→ **Stored data entries**:
━━━━━━━━━━━━━━━━━━━━━━━━━━━━━━

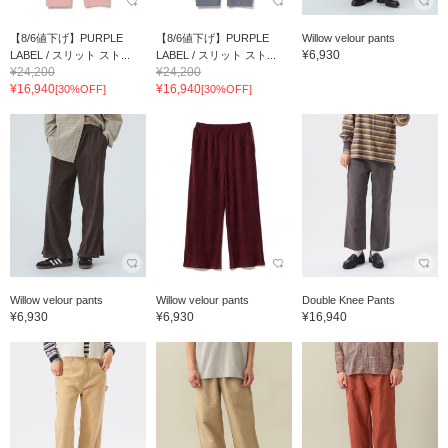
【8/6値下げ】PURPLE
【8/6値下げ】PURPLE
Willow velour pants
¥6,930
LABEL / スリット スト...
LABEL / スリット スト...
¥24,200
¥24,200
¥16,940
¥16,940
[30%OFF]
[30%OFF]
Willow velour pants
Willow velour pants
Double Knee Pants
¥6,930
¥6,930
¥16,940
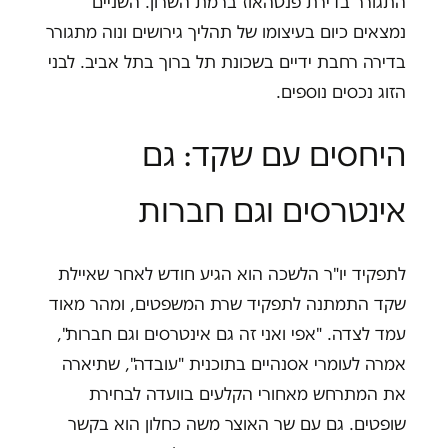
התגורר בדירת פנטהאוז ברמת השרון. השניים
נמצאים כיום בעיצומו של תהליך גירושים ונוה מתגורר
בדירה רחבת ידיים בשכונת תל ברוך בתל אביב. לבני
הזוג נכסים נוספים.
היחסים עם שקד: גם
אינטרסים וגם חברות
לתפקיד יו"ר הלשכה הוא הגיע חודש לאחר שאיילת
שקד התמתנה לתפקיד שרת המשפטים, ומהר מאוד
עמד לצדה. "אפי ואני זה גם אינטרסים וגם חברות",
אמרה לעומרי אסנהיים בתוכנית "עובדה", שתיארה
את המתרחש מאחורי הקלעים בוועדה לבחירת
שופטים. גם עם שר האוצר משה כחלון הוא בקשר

━━━━━━━━━━━━━━━━━━━━━━━━━━━━━━

→ **WHAT IS NEEDED**:
Only the lines above that hold "לתפקיד" are wanted. Show every one of them.

→ **SOLUTION**:
לתפקיד יו"ר הלשכה הוא הגיע חודש לאחר שאיילת
שקד התמתנה לתפקיד שרת המשפטים, ומהר מאוד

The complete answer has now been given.